[Document layout analysis data]
BEGIN
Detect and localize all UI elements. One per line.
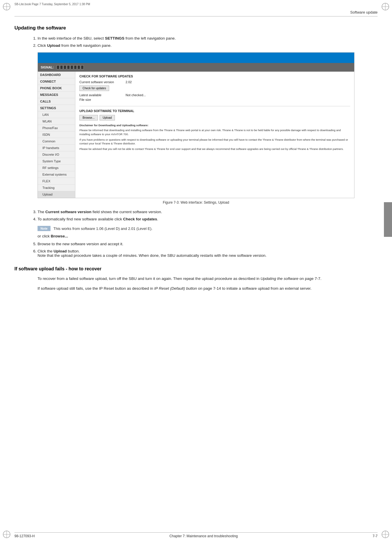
note-label: Note [38,226,51,231]
note-box: Note This works from software 1.06 (Leve… [38,226,378,231]
corner-mark-br [381,530,390,539]
latest-label: Latest available [79,93,126,97]
sidebar-item-connect[interactable]: CONNECT [38,78,75,85]
chapter-header: Software update [14,10,378,16]
page-footer: 98-127093-H Chapter 7: Maintenance and t… [14,532,378,538]
steps-list: In the web interface of the SBU, select … [38,36,378,48]
sidebar-item-calls[interactable]: CALLS [38,98,75,105]
sidebar-item-flex[interactable]: FLEX [38,178,75,185]
step-6: Click the Upload button. Note that the u… [38,249,378,258]
signal-block-6 [74,65,77,69]
web-header-bar [38,53,354,63]
sidebar-item-dashboard[interactable]: DASHBOARD [38,72,75,78]
signal-block-4 [67,65,70,69]
page-content: Software update Updating the software In… [14,10,378,531]
section2-para1: To recover from a failed software upload… [38,276,378,282]
check-updates-title: CHECK FOR SOFTWARE UPDATES [79,75,350,78]
sidebar-item-common[interactable]: Common [38,138,75,145]
figure-caption: Figure 7-3: Web interface: Settings, Upl… [14,200,378,204]
upload-title: UPLOAD SOFTWARE TO TERMINAL [79,109,350,113]
version-row: Current software version 2.02 [79,80,350,84]
sidebar-item-phonefax[interactable]: Phone/Fax [38,125,75,131]
step-2: Click Upload from the left navigation pa… [38,43,378,48]
sidebar-item-discreteio[interactable]: Discrete I/O [38,151,75,158]
section2-heading: If software upload fails - how to recove… [14,266,378,272]
signal-block-2 [60,65,63,69]
step-3: The Current software version field shows… [38,210,378,214]
web-body: DASHBOARD CONNECT PHONE BOOK MESSAGES CA… [38,72,354,198]
chapter-header-text: Software update [350,10,378,14]
note-text: This works from software 1.06 (Level D) … [53,226,152,231]
signal-block-1 [57,65,59,69]
sidebar-item-rfsettings[interactable]: RF settings [38,165,75,171]
section1-heading: Updating the software [14,25,378,31]
sidebar-item-iphandsets[interactable]: IP handsets [38,145,75,151]
sidebar-item-settings[interactable]: SETTINGS [38,105,75,111]
signal-blocks [57,65,84,69]
version-label: Current software version [79,80,126,84]
latest-available-row: Latest available Not checked... [79,93,350,97]
right-tab [384,202,392,237]
browse-button[interactable]: Browse... [79,115,98,120]
web-interface-screenshot: SIGNAL: DASHBOARD CONNECT [38,52,354,198]
corner-mark-bl [2,530,11,539]
check-updates-button[interactable]: Check for updates [79,85,109,91]
sidebar-item-lan[interactable]: LAN [38,111,75,118]
main-content-area: CHECK FOR SOFTWARE UPDATES Current softw… [75,72,354,198]
steps-5-6: Browse to the new software version and a… [38,242,378,258]
sidebar-item-wlan[interactable]: WLAN [38,118,75,125]
signal-block-5 [70,65,73,69]
page-file-info: SB-Lite.book Page 7 Tuesday, September 5… [0,0,392,8]
web-interface: SIGNAL: DASHBOARD CONNECT [38,53,354,198]
latest-value: Not checked... [126,93,146,97]
footer-left: 98-127093-H [14,534,35,538]
footer-right: 7-7 [373,534,378,538]
sidebar-item-isdn[interactable]: ISDN [38,131,75,138]
sidebar-item-systemtype[interactable]: System Type [38,158,75,165]
divider-1 [79,106,350,106]
signal-block-3 [64,65,66,69]
or-browse-text: or click Browse... [38,234,378,238]
step-1: In the web interface of the SBU, select … [38,36,378,40]
step-5: Browse to the new software version and a… [38,242,378,246]
upload-button[interactable]: Upload [100,115,115,120]
signal-label: SIGNAL: [41,66,54,69]
sidebar-item-messages[interactable]: MESSAGES [38,92,75,98]
sidebar-item-tracking[interactable]: Tracking [38,185,75,191]
filesize-row: File size [79,98,350,101]
sidebar-item-upload[interactable]: Upload [38,191,75,198]
version-value: 2.02 [126,80,132,84]
disclaimer-text: Disclaimer for Downloading and Uploading… [79,123,350,151]
signal-block-8 [81,65,84,69]
section2-para2: If software upload still fails, use the … [38,285,378,292]
step-4: To automatically find new software avail… [38,217,378,221]
file-info-text: SB-Lite.book Page 7 Tuesday, September 5… [14,3,378,6]
upload-row: Browse... Upload [79,115,350,120]
steps-after-screenshot: The Current software version field shows… [38,210,378,221]
sidebar-item-phonebook[interactable]: PHONE BOOK [38,85,75,92]
left-nav: DASHBOARD CONNECT PHONE BOOK MESSAGES CA… [38,72,75,198]
signal-block-7 [77,65,80,69]
filesize-label: File size [79,98,91,101]
signal-bar: SIGNAL: [38,63,354,72]
footer-center: Chapter 7: Maintenance and troubleshooti… [169,534,238,538]
sidebar-item-externalsystems[interactable]: External systems [38,171,75,178]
END
WHAT YOU HAVE TO DO:
Apart from the pictures, return the records exactly.

EXERCISE ANSWER:
Detect and localize all UI elements. One per line.
note-label: Note [38,226,51,231]
note-box: Note This works from software 1.06 (Leve… [38,226,378,231]
corner-mark-br [381,530,390,539]
latest-label: Latest available [79,93,126,97]
sidebar-item-connect[interactable]: CONNECT [38,78,75,85]
chapter-header: Software update [14,10,378,16]
page-footer: 98-127093-H Chapter 7: Maintenance and t… [14,532,378,538]
steps-list: In the web interface of the SBU, select … [38,36,378,48]
sidebar-item-calls[interactable]: CALLS [38,98,75,105]
sidebar-item-flex[interactable]: FLEX [38,178,75,185]
step-6: Click the Upload button. Note that the u… [38,249,378,258]
signal-block-6 [74,65,77,69]
web-header-bar [38,53,354,63]
sidebar-item-dashboard[interactable]: DASHBOARD [38,72,75,78]
signal-block-4 [67,65,70,69]
page-content: Software update Updating the software In… [14,10,378,531]
section2-para1: To recover from a failed software upload… [38,276,378,282]
check-updates-title: CHECK FOR SOFTWARE UPDATES [79,75,350,78]
sidebar-item-common[interactable]: Common [38,138,75,145]
figure-caption: Figure 7-3: Web interface: Settings, Upl… [14,200,378,204]
upload-title: UPLOAD SOFTWARE TO TERMINAL [79,109,350,113]
version-row: Current software version 2.02 [79,80,350,84]
sidebar-item-phonefax[interactable]: Phone/Fax [38,125,75,131]
step-2: Click Upload from the left navigation pa… [38,43,378,48]
sidebar-item-discreteio[interactable]: Discrete I/O [38,151,75,158]
section2-heading: If software upload fails - how to recove… [14,266,378,272]
signal-block-2 [60,65,63,69]
step-3: The Current software version field shows… [38,210,378,214]
web-body: DASHBOARD CONNECT PHONE BOOK MESSAGES CA… [38,72,354,198]
chapter-header-text: Software update [350,10,378,14]
note-text: This works from software 1.06 (Level D) … [53,226,152,231]
signal-block-1 [57,65,59,69]
sidebar-item-rfsettings[interactable]: RF settings [38,165,75,171]
section1-heading: Updating the software [14,25,378,31]
sidebar-item-iphandsets[interactable]: IP handsets [38,145,75,151]
sidebar-item-settings[interactable]: SETTINGS [38,105,75,111]
signal-blocks [57,65,84,69]
version-label: Current software version [79,80,126,84]
latest-available-row: Latest available Not checked... [79,93,350,97]
right-tab [384,202,392,237]
browse-button[interactable]: Browse... [79,115,98,120]
web-interface-screenshot: SIGNAL: DASHBOARD CONNECT [38,52,354,198]
corner-mark-bl [2,530,11,539]
check-updates-button[interactable]: Check for updates [79,85,109,91]
sidebar-item-lan[interactable]: LAN [38,111,75,118]
main-content-area: CHECK FOR SOFTWARE UPDATES Current softw… [75,72,354,198]
steps-5-6: Browse to the new software version and a… [38,242,378,258]
sidebar-item-wlan[interactable]: WLAN [38,118,75,125]
signal-block-5 [70,65,73,69]
page-file-info: SB-Lite.book Page 7 Tuesday, September 5… [0,0,392,8]
web-interface: SIGNAL: DASHBOARD CONNECT [38,53,354,198]
latest-value: Not checked... [126,93,146,97]
footer-left: 98-127093-H [14,534,35,538]
footer-right: 7-7 [373,534,378,538]
sidebar-item-isdn[interactable]: ISDN [38,131,75,138]
sidebar-item-systemtype[interactable]: System Type [38,158,75,165]
divider-1 [79,106,350,106]
signal-block-3 [64,65,66,69]
or-browse-text: or click Browse... [38,234,378,238]
step-1: In the web interface of the SBU, select … [38,36,378,40]
step-5: Browse to the new software version and a… [38,242,378,246]
upload-button[interactable]: Upload [100,115,115,120]
signal-label: SIGNAL: [41,66,54,69]
sidebar-item-messages[interactable]: MESSAGES [38,92,75,98]
sidebar-item-tracking[interactable]: Tracking [38,185,75,191]
filesize-row: File size [79,98,350,101]
sidebar-item-upload[interactable]: Upload [38,191,75,198]
version-value: 2.02 [126,80,132,84]
disclaimer-text: Disclaimer for Downloading and Uploading… [79,123,350,151]
signal-block-8 [81,65,84,69]
section2-para2: If software upload still fails, use the … [38,285,378,292]
step-4: To automatically find new software avail… [38,217,378,221]
file-info-text: SB-Lite.book Page 7 Tuesday, September 5… [14,3,378,6]
upload-row: Browse... Upload [79,115,350,120]
steps-after-screenshot: The Current software version field shows… [38,210,378,221]
sidebar-item-phonebook[interactable]: PHONE BOOK [38,85,75,92]
left-nav: DASHBOARD CONNECT PHONE BOOK MESSAGES CA… [38,72,75,198]
signal-block-7 [77,65,80,69]
filesize-label: File size [79,98,91,101]
signal-bar: SIGNAL: [38,63,354,72]
footer-center: Chapter 7: Maintenance and troubleshooti… [169,534,238,538]
sidebar-item-externalsystems[interactable]: External systems [38,171,75,178]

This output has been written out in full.